Page images and extracted text:
+++++

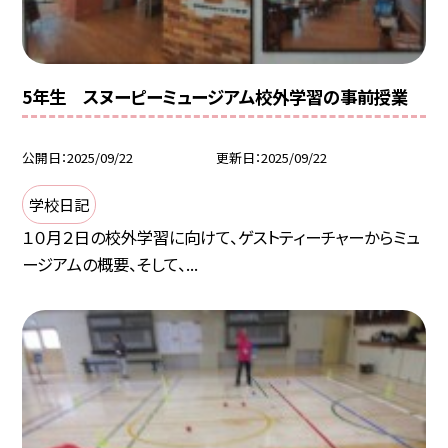
5年生 スヌーピーミュージアム校外学習の事前授業
公開日
2025/09/22
更新日
2025/09/22
学校日記
１０月２日の校外学習に向けて、ゲストティーチャーからミュ
ージアムの概要、そして、...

+++++

* [Description of the task] Restate the data above word for word, so that the only difference is the missing pictures.

* [Task response]
5年生 スヌーピーミュージアム校外学習の事前授業
公開日
2025/09/22
更新日
2025/09/22
学校日記
１０月２日の校外学習に向けて、ゲストティーチャーからミュ
ージアムの概要、そして、...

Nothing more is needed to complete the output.